The Kind of September

In New York City history, The Virgin Cure, the writing life by ami6 Comments

So, it’s seven days into September and this one’s been lovely and good so far. And that’s important – because I’ve had at least a couple of Septembers that have left me wrecked. One in the late 90’s that ended in a personal upheaval of the heart and of course September of 2001 when I was, like the rest of the world, left fearful and lost.

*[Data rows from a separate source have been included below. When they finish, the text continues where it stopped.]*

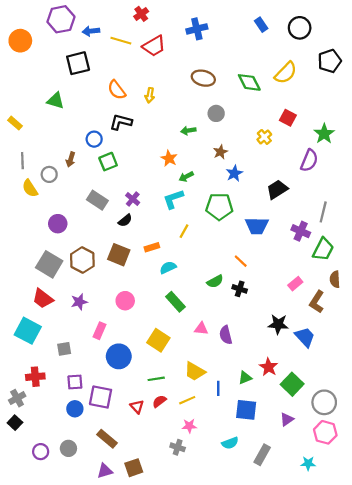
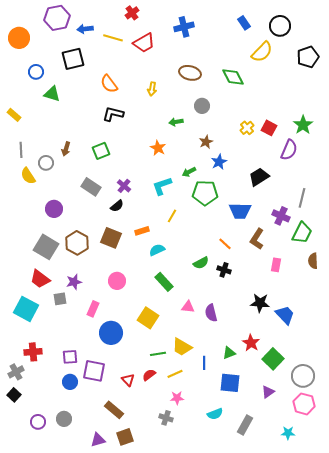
yellow semicircle: (286, 73) -> (262, 52), moved
yellow arrow: (150, 95) -> (152, 89), moved
red square: (288, 118) -> (269, 128), moved
blue circle: (94, 139) -> (36, 72), moved
green arrow: (186, 177) -> (189, 172), moved
pink rectangle: (295, 284) -> (276, 265), turned -40
brown L-shape: (317, 302) -> (257, 239), moved
gray square: (64, 349) -> (60, 299), moved
green line: (156, 379) -> (158, 354), moved
brown rectangle: (107, 439) -> (114, 410), moved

Last year at this time I was in New York City, hoping to figure out what was missing from the story I was trying to tell in The Virgin Cure. I logged many hours at the library of the New York Historical Society (one of my favourite places on the planet!) I walked through the Metropolitan Museum of Art with my budding artist of a son, both of us awestruck over the J.M.W. Turner exhibit. I spent a beautiful evening with the NYC Buddhist community and people of all faiths setting lanterns afloat at the water’s edge.

Then, I walked the streets and sidewalks that had once been travelled by my great great grandmother in her work as a medical student and physician in the late 1800’s. As I went, I did my best to conjure up the memory of the women and children she served. I stood on Second Avenue, staring at the place where the Blackwell sister’s infirmary once was. I went to Third Avenue and Thirteenth Street, to see where Peter Stuyvesant’s great pear tree had lived for over 200 years. In those steps, on those streets that day I found my answer. I found the voice I’d been waiting for, the voice of my story, the voice of a little girl who wanted to become New York.